Thai film censors have ordered organisers of the Bangkok Film Festival to suppress certain scenes from a New Zealand Comedy, Topless Women Talk About Their Lives. Staff have been instructed to black out the scenes in question by putting their hands in front of the projector. Thailand's English-language Bangkok Post noted that it was: "odd indeed... when the city's red-light areas are bursting with topless women talking about all sorts of things under the noses of the police."

Brains before dung

The pounds 30,000 Jerwood Painting Prize has been won by the German-born artist Madeleine Strindberg, with two yellow and silver acrylic-on-canvas paintings showing slices of the human brain. Strindberg was artist in residence at the National Gallery 10 years ago and is currently senior lecturer in fine art at the University of Brighton. She was chosen over nine other artists, including the favourite for the Turner prize, Chris Ofili, known for his works featuring elephant dung. The award was presented by the Culture Secretary Chris Smith at the newly-opened Jerwood Space arts centre in Southwark, a converted Victorian school building.

Millennium bugs

In an odd coincidence, two film companies, Disney and DreamWorks, are simultaneously releasing animated films about insects. The central character's of both DreamWorks' Antz and Disney's A Bug's Life are scrawny, awkward ants who struggle to save their colonies from marauding creatures while attempting to impress a beautiful princess ant. Both of these pictures have used the computer generated imagery (CGI) behind the highly successful Toy Story. The technique, which costs $1million per minute, is 30% more expensive than traditional animation, but very much quicker: it can save up to three years. A gala screening of Antz rounded off this year's Toronto International Film Festival which officials said produced record box office takings C$1.9 million (pounds 800,000).

Starr signs in their eyes

All three of the publishers who produced inexpensive versions of Kenneth Starr's report to congress about the Clinton sex scandal are planning sequels. Pocket Books, Prima Publishing and PublicAffairs Books plan to package the additional material from the investigation that the House Judiciary Committee have just voted to release.

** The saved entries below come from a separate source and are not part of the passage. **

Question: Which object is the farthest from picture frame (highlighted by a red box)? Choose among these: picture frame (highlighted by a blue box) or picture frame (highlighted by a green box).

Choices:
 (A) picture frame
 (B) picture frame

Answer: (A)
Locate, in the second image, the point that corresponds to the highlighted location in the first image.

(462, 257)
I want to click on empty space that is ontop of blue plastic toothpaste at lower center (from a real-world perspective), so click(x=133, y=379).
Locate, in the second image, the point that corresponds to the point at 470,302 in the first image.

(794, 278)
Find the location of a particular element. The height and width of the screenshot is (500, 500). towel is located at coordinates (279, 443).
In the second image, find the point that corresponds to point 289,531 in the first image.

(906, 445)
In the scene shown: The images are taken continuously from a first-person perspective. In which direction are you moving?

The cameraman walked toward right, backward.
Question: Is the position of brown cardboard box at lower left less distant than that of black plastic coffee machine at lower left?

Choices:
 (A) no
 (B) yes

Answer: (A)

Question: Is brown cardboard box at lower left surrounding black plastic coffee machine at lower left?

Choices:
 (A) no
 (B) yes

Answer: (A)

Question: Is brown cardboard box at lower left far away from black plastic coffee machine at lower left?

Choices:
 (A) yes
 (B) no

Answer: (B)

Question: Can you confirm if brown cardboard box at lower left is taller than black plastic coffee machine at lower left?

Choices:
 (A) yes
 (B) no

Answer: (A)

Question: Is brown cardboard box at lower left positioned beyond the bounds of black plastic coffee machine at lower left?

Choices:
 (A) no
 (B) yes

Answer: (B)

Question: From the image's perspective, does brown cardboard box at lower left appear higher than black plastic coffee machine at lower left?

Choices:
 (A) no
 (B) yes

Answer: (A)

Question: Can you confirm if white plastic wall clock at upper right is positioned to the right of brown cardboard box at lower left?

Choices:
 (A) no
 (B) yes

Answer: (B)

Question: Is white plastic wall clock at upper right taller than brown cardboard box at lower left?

This numbers some 2,800 pages and is expected to include transcripts of Clinton's deposition, Lewinsky's own grand jury testimony, letters sent from Lewinsky to the President and several internal prosecution memoranda.

Fragile China

The premiere of a production of an ancient Chinese opera, due to take place in Paris in November, has been cancelled because the Shanghai Municipal Culture Bureau will not allow the 53 cast members from the Shanghai Kunju Opera Company to leave China. The Peony Pavilion, written by Tang Xianxu in 1598, is twenty hours long and considered a masterpiece of the ancient Kunqu Chinese operatic style. The piece was to be staged over 10 evenings at the Grande Halle de la Villette as part of the Paris Autumn Festival. The company had already been prevented from travelling to New York for a premiere at the Lincoln Center last July when the Shanghai authorities judged that certain features of the production, such as sexual terms and the on-stage presence of a chamber pot, would show China in an unflattering light.

Less choice, please

A survey published this week has found that most British TV viewers want only a limited number of new stations. The digital communications company Nokia polled 1,008 adults and found that: "a US-style channel overload... providing more choice but at the expense of quality" was undesirable. Less than a third of those surveyed said they wanted more than 25 channels and over half thought that the approaching digital revolution meant more channels than they would like.